** Extracted material follows **
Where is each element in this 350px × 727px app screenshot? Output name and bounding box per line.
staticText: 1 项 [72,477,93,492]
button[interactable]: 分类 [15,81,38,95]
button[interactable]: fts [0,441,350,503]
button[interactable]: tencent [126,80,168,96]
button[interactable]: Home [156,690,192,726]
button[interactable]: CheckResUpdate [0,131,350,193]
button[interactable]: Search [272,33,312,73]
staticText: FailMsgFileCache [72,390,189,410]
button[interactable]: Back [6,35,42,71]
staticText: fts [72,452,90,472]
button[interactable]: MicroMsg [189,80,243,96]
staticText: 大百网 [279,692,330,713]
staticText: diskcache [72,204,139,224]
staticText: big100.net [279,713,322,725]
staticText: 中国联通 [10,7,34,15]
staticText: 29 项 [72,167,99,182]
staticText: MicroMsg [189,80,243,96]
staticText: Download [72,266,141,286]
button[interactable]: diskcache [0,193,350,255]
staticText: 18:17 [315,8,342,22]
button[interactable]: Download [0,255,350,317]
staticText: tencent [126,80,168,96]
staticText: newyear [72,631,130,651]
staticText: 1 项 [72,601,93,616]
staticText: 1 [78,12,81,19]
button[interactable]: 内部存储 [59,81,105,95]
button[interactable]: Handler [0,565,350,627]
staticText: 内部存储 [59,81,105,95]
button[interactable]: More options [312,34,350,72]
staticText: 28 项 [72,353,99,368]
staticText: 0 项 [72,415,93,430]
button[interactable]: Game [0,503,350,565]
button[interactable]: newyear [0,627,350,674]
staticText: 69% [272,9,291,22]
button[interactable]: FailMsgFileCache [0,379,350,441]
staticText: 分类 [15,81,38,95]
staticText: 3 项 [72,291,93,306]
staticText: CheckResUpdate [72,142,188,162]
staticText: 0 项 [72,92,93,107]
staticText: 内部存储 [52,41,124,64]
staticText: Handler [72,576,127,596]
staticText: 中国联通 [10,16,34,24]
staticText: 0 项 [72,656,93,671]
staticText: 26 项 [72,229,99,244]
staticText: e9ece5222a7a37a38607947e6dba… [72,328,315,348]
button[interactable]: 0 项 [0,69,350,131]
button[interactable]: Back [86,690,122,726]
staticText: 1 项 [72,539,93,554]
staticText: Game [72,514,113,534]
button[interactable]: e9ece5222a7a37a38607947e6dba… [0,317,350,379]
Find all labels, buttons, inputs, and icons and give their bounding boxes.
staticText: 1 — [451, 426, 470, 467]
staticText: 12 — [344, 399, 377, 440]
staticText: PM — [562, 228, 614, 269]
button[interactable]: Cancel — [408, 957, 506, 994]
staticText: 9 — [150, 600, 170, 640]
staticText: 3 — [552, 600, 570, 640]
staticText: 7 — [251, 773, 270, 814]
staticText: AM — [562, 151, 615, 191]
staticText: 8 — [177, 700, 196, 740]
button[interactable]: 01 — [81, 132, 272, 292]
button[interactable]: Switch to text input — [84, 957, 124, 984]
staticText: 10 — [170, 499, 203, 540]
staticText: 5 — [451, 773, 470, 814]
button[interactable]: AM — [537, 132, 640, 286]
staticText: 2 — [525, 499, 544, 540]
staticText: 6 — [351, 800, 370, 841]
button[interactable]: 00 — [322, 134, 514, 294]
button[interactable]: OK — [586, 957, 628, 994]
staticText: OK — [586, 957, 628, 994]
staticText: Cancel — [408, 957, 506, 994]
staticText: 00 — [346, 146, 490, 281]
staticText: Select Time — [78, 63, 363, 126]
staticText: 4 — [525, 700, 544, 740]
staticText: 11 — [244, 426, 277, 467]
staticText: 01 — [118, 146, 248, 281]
** End of Extracted material **
### What the exercise asks
From the records above, copy each line in which the string "内部存储" occurs.

### Your response
button[interactable]: 内部存储 [59,81,105,95]
staticText: 内部存储 [59,81,105,95]
staticText: 内部存储 [52,41,124,64]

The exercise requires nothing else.